[EXERCISE BRIEF] Examine each line of the data. Copy those that contain the string "Jezusa".

[DATA LISTING]
******************************

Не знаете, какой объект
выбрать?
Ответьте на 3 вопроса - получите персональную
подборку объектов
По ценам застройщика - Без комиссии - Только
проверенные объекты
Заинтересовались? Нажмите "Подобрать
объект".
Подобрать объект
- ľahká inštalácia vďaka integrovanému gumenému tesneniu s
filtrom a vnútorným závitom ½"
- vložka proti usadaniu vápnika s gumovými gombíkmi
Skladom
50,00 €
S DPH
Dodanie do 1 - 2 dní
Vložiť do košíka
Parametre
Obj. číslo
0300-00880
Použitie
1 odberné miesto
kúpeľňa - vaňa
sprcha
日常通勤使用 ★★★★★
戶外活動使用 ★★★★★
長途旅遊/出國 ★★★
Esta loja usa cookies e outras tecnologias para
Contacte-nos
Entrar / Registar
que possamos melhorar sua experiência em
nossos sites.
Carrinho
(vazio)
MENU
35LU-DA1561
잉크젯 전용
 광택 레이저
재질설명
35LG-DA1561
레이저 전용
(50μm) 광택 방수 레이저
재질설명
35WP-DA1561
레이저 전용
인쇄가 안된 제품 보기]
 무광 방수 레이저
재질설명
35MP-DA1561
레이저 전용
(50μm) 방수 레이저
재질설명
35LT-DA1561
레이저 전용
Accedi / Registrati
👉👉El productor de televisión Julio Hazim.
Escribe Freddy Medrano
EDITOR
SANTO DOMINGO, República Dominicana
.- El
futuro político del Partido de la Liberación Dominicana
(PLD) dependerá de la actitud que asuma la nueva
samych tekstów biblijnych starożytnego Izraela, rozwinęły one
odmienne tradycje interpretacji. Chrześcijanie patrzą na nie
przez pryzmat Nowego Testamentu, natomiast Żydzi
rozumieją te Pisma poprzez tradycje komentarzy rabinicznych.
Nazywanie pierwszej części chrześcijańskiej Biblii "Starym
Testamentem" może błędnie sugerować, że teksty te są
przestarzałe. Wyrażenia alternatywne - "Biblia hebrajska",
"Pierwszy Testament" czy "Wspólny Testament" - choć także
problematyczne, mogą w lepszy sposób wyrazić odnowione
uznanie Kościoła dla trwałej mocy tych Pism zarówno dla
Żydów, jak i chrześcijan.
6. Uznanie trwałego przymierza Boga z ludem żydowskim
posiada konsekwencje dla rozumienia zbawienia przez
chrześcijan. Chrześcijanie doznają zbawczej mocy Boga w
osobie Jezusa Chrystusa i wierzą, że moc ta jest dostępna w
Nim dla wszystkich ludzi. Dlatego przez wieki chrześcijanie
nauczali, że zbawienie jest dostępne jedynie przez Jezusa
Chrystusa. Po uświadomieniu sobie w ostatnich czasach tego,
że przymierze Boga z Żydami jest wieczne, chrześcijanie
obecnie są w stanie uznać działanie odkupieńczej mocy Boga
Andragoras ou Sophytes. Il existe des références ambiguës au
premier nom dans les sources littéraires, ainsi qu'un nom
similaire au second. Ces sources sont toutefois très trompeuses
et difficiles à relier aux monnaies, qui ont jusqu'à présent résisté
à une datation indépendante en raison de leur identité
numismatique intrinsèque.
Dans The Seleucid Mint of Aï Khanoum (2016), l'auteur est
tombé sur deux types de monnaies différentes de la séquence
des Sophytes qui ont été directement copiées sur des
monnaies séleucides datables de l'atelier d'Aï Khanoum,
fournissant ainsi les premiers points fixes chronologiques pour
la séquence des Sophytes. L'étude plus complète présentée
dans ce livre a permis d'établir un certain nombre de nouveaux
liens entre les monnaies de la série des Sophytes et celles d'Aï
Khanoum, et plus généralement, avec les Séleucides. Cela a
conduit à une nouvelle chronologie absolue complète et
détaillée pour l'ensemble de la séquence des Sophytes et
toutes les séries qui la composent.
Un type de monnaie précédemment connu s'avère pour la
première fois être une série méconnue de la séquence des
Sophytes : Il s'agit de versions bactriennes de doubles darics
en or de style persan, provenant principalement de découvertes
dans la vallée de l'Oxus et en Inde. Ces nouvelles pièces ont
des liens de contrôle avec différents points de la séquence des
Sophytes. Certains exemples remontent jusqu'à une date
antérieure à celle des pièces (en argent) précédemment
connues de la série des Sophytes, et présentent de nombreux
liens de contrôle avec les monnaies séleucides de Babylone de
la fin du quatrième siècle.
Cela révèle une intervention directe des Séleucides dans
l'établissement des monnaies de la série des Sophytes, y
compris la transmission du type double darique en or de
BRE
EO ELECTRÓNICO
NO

******************************

[SOLUTION FOR THIS EXERCISE]
osobie Jezusa Chrystusa i wierzą, że moc ta jest dostępna w
nauczali, że zbawienie jest dostępne jedynie przez Jezusa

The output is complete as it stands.